As pessoas são imitadoras. Não estão agindo por conta própria; estão reagindo. É assim que a mente coletiva funciona - sempre de acordo com alguma outra pessoa. Contra ou a favor, não importa; conformista ou não-conformista, não importa. Mas ela está sempre dirigida, motivada, comandada por outros. Deixada por si mesma, ficará completamente perdida sobre o que fazer.

Estou ensinando o meu povo a ser meditador: a serem pessoas que possam desfrutar a solidão, que possam respeitar a si mesmas sem pertencerem a qualquer multidão, que não vendem as suas almas por recompensa, honraria, respeitabilidade e prestígio algum que a sociedade possa lhes dar. A sua honra, o seu prestígio e o seu poder estão dentro de seus próprios seres - na sua liberdade, no seu silêncio, no seu amor, na sua ação criativa - e não em sua reação. O que os outros fazem não é o que determina a sua vida.
(...)


excertos extraídos da obra "O Rebelde: O Verdadeiro Sal da Terra", de Osho 

* a frase "Além disto, não existe Deus e nem qualquer templo de Deus", não significa absolutamente que o autor defenda a inexistência de Deus.
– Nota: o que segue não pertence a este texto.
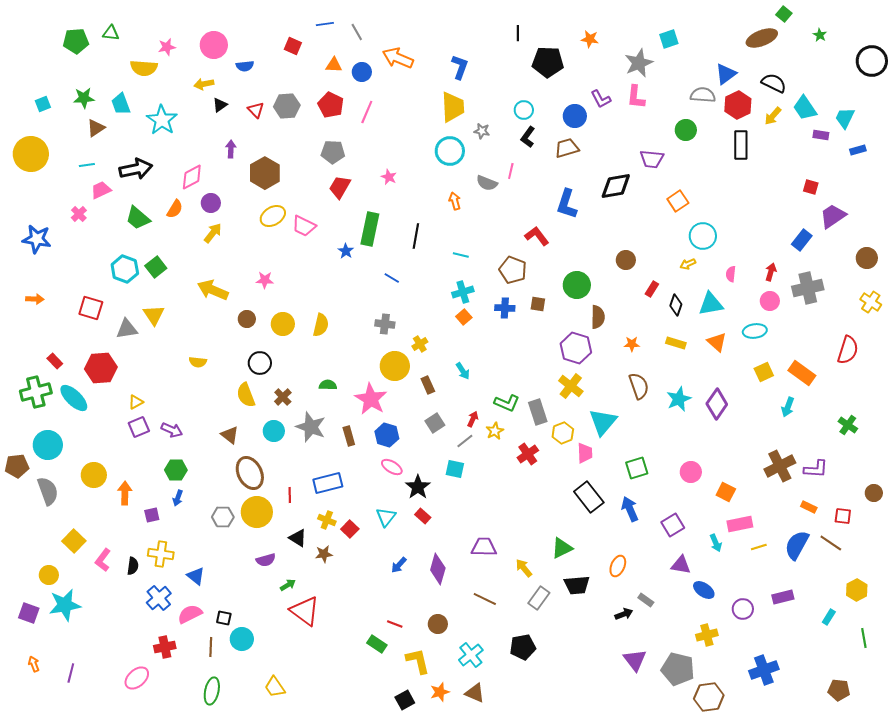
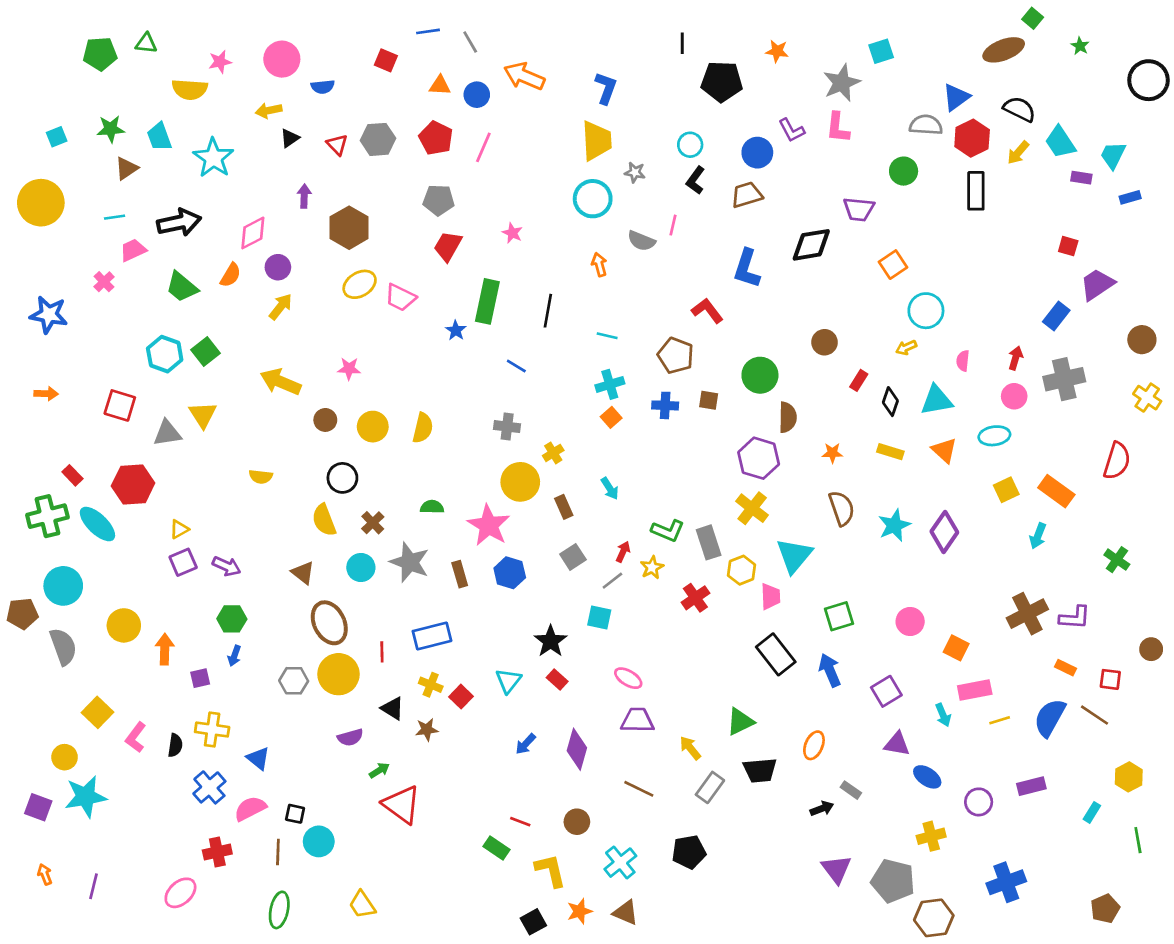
pink ellipse: (392, 467) -> (628, 678), moved
brown pentagon: (839, 690) -> (1105, 909), turned -30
Lendo a frase sem tirá-la de seu contexto, podemos entender que somente sendo conscientes (tendo o que ele chama de 'espírito rebelde'), é que se tem um espírito real. Não há outros tipos. Só preenchendo esta condição (não sendo um imitador na multidão), é que Deus existe. O texto diz literalmente: "Além disto (quer dizer, fora desta condição), Deus não existe". 

Eu me pergunto: que tipo de 'Deus' iria querer sujeitos reduzidos à condição de escravos, de massa humana inconsciente e que responde mecanicamente aos instintos mais básicos do mimetismo animal? 
Assim, o autor enfatiza que Deus só existe no interior de um sujeito que conserve íntegra sua individualidade (que não se  confunde com o individualismo); e defende a polêmica tese de que só há Deus num sujeito que não se dilui na multidão, mas que tem a coragem de assumir pessoal e plenamente a responsabilidade pelo que faz. Nesta inconformidade, esta pessoa não se rende ao "imitacionismo", nem ao falso moralismo. Então, concluímos que só nesse ambiente de maturidade espiritual é que pode haver um Deus também existente. O indivíduo nasceu sozinho, morrerá só e será julgado só (embora multidões possam ter testemunhado seu nascimento ou falecimento).